IC Markets: around 0.3 pips spread plus 0.8 to 1.0 pips commission (roughly 1.1 to 1.3 total per round trip minus rebate). FBS: 1.0 to 1.2 pips spread with no commission, minus rebate.

With GlobeGain rebates around 0.4 pips on both, IC Markets nets roughly 0.7 to 0.9 pips total cost. FBS nets 0.6 to 0.8 pips. FBS is slightly cheaper per trade. But IC Markets offers faster execution and fewer slippage incidents, which can offset the slightly higher spread cost over time.

FBS cheaper per trade IC Markets better execution quality.

I actually traded both for about three months to compare. I started with IC Markets and switched to FBS after a couple months.

With IC Markets, spreads were tighter, executions were fast, but commissions added up. With FBS, spreads were a bit wider but no commission, so the total cost felt similar overall.

The difference wasn’t huge in my favor with either one. I stuck with FBS mostly because the platform felt simpler and I got used to it. But if you’re doing heavy scalping, IC Markets might edge out FBS slightly due to execution quality.
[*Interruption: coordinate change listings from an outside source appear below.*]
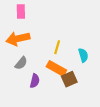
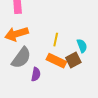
gray semicircle: (21, 63) -> (21, 58), size x1.6
brown square: (69, 79) -> (73, 60), moved

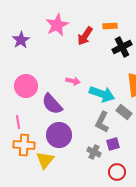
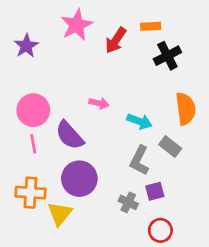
cyan arrow: (102, 94) -> (139, 121), size x0.7
pink line: (18, 122) -> (33, 144), moved

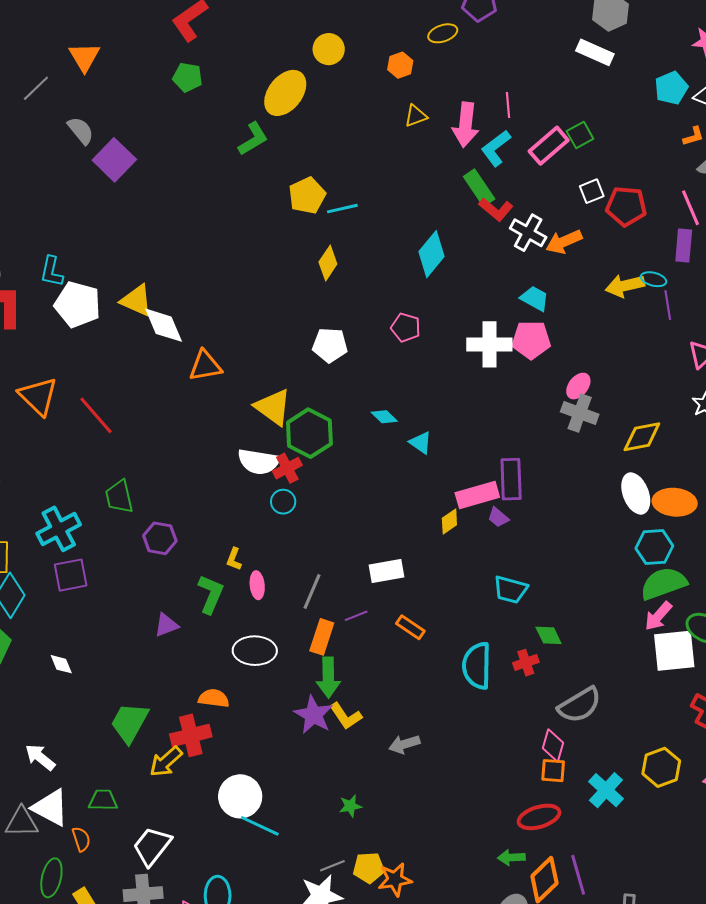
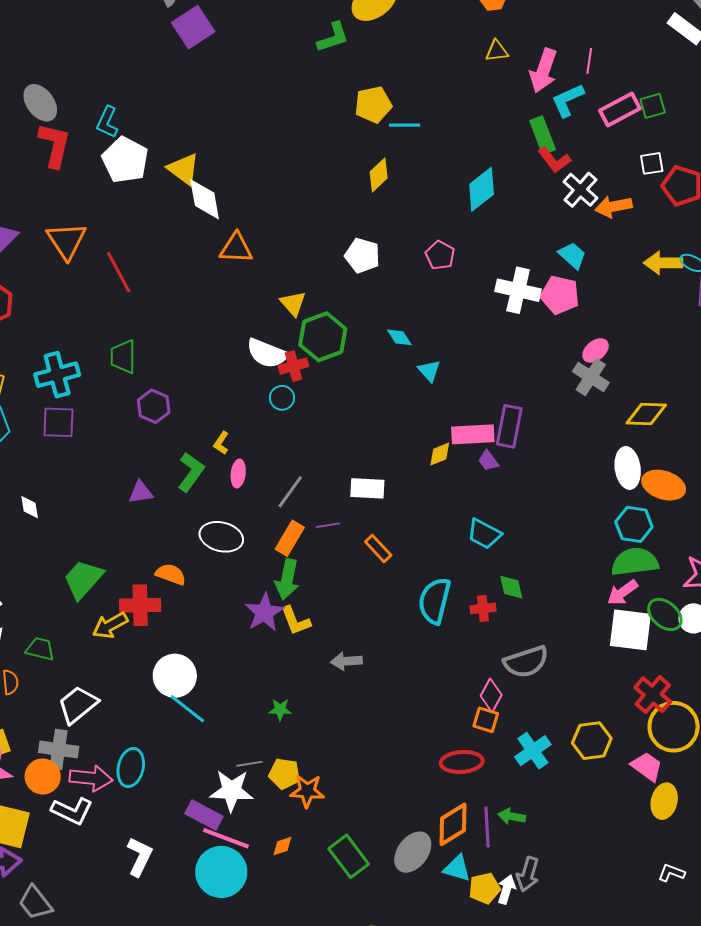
yellow triangle: (273, 407) -> (293, 303), size x0.7
green arrow: (511, 857) -> (512, 816), moved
I ran a cost analysis comparing my IC Markets trades to similar FBS trades over a three-month period. Here’s what I found:

On swing trades (2 to 24 hour holds), FBS was slightly cheaper due to the lack of commission. On scalp trades (under 5 minutes), IC Markets came out ahead because their execution speed prevented a lot of the slippage I experienced with FBS.

So if you’re mostly swing trading, FBS is the better value. If you’re mostly scalping, IC Markets pays for itself. And if you mix both like I do, honestly they’re nearly equivalent. Add GlobeGain rebates to both and the difference shrinks even more.

FBS cheaper spreads IC Markets better execution. Pick based on your trading style.

FBS for holding IC Markets for scalping.

Beyond cost, consider these differences: IC Markets uses MT4 and MT5 with ECN connection. FBS uses proprietary platforms and MT4. If you have specific Expert Advisors or strategies that rely on low-latency execution, IC Markets has an edge.

Also, IC Markets has a maximum spread cap on some accounts, which protects you during volatility. FBS doesn’t have that feature.

So compare on total cost, but also on platform compatibility and risk management features that matter to your setup.

I think the honest answer is they’re close enough that your personal experience with each platform matters more than the raw cost comparison. Open a demo account with both, trade your normal strategy for a week on each, and see which conditions and platform feel better to you.

Then do one small live test with each to verify the demo spreads and execution actually match reality. That’s better than any comparison I could give you.